* _Records supplied_
········
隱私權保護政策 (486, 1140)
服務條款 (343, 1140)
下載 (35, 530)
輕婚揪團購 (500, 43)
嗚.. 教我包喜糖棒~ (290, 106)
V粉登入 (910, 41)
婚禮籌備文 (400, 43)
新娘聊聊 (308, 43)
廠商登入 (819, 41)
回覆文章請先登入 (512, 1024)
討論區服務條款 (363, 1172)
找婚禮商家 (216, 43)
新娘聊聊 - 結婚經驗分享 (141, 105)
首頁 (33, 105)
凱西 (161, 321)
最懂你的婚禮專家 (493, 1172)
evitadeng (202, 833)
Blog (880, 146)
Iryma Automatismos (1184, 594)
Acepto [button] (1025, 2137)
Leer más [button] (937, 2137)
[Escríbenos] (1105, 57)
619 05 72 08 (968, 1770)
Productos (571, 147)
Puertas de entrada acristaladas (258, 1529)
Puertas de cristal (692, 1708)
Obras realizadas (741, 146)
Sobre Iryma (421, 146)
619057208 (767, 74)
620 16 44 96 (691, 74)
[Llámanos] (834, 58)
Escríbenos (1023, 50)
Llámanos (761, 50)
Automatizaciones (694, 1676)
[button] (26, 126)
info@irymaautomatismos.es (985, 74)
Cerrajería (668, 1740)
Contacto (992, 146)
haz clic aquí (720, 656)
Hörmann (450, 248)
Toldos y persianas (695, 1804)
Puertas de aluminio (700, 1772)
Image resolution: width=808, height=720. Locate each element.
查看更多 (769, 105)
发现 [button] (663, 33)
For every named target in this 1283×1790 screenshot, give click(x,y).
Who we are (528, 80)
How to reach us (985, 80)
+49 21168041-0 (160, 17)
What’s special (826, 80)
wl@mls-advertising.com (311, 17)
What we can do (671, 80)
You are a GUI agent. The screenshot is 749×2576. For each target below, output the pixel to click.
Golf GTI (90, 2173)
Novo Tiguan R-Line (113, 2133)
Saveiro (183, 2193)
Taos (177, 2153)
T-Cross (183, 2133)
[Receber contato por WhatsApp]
········
* _What you have to do_
All lines of the records above that carry the word "click" should be listed.

* _Response area_
For every named target in this 1283×1790 screenshot, give click(x,y).
You are a GUI agent. The screenshot is 749×2576. For each target below, output the pixel to click.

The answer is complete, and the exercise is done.